Browse all

Topics

Publishing

The revolution will be typeset

10 Jan 2013

As the computing world shifts from desktops and laptops to tablet-style devices, one of the most widely used tools in physics – LaTeX – is struggling to follow. Software developer Duncan Steele explains how this typesetting program is now starting to catch up

The revolution will be typeset

The tablet revolution began on 27 January 2010, when Apple’s then chief executive, Steve Jobs, stood in a packed lecture hall in San Francisco and unveiled “a third category of device”. With the arrival of the iPad tablet, technology finally caught up with science fiction – keyboards, mice, printers and disk drives had all been replaced with a simplified touchscreen interface and a wireless network connection. Apple’s device quickly gained competitors, as tablets’ portability and ease of use made them an instant favourite among people who use their computers mainly for e-mailing, browsing the web, watching films and playing games. It took a little longer to adapt more serious desktop tools such as word processors and spreadsheets for use with a simplified touchscreen interface, but before long, almost all common desktop applications had tablet siblings.
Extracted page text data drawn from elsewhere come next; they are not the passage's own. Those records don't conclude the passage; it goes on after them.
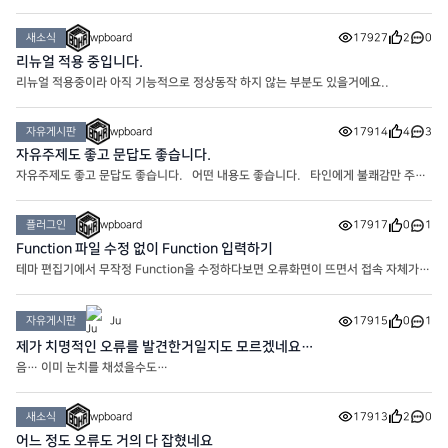
이 시작되었습니다. 플러그인이나 Theme에서 기본으로 제공하는 것도 있는지 모
르겠는데 메뉴에 추가하는 거는 잘 모르겠더라구요. 그래서
새소식
wpboard
17927
2
0
리뉴얼 적용 중입니다.
리뉴얼 적용중이라 아직 기능적으로 정상동작 하지 않는 부분도 있을거에요..
자유게시판
wpboard
17914
4
3
자유주제도 좋고 문답도 좋습니다.
자유주제도 좋고 문답도 좋습니다. 어떤 내용도 좋습니다. 타인에게 불쾌감만 주지
않으면 됩니다.
플러그인
wpboard
17917
0
1
Function 파일 수정 없이 Function 입력하기
테마 편집기에서 무작정 Function을 수정하다보면 오류화면이 뜨면서 접속 자체가
불가능한 참사가 벌어지기도 합니다. 그래서 그런 불상사를 미연에 방지할 수 있는
플러그인을 이용해봅시다. 바로 ‘코드 스니펫’ 입니다.
자유게시판
Ju
17915
0
1
제가 치명적인 오류를 발견한거일지도 모르겠네요…
음… 이미 눈치를 채셨을수도…
새소식
wpboard
17913
2
0
어느 정도 오류도 거의 다 잡혔네요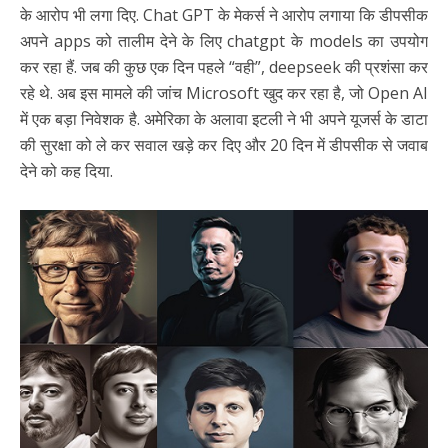
के आरोप भी लगा दिए. Chat GPT के मेकर्स ने आरोप लगाया कि डीपसीक
अपने apps को तालीम देने के लिए chatgpt के models का उपयोग
कर रहा हैं. जब की कुछ एक दिन पहले “वही”, deepseek की प्रशंसा कर
रहे थे. अब इस मामले की जांच Microsoft खुद कर रहा है, जो Open AI
में एक बड़ा निवेशक है. अमेरिका के अलावा इटली ने भी अपने यूजर्स के डाटा
की सुरक्षा को ले कर सवाल खड़े कर दिए और 20 दिन में डीपसीक से जवाब
देने को कह दिया.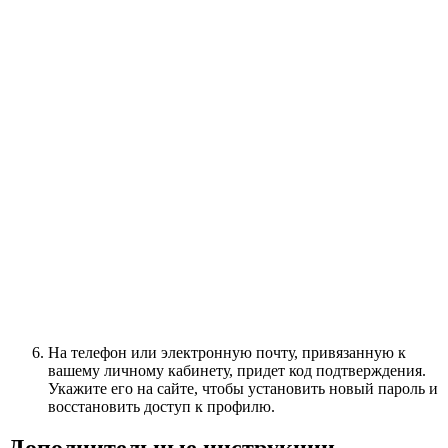
На телефон или электронную почту, привязанную к
вашему личному кабинету, придет код подтверждения.
Укажите его на сайте, чтобы установить новый пароль и
восстановить доступ к профилю.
There was, however, one major exception: LaTeX. Despite impassioned pleas from the academic world, the typesetting program used by tens of thousands of mathematicians, physicists and other scientists seemed to have been left out of this technological revolution. That began to change in September 2012, when two native LaTeX “apps” finally made it to the iPad – one of which, Texpad, was the result of a year-long development project for me and my business partner, Jawad Deo. However, the new apps still lack many of the packages and tools that users have come to expect from LaTeX, so although LaTeX has now joined the tablet revolution, it continues to lag behind. Why?

Stuck in the sandbox

LaTeX is an offshoot of a typesetting program called TeX, which was introduced by the computer scientist Donald E Knuth in 1978. In Knuth’s words, it was “intended for the creation of beautiful books – and especially books that contain a lot of mathematics”. LaTeX was born when a set of extension packages for TeX was released in the early 1980s. TeX and LaTeX differ from word processors such as Microsoft Word in that they replace cumbersome equation editors and layout options with a simple “typesetting language” (figure 1). For example, to make boldface text in LaTeX, you just place the text within the brackets of a “textbf{ }” command. Many common mathematical symbols are particularly easy to create: inserting an integration sign requires the command “int”, and the command for a subscript “s” is simply “_s”. Newcomers to LaTeX face a steep learning curve, but once they have become accustomed to the program’s high-quality typography, they rarely switch back.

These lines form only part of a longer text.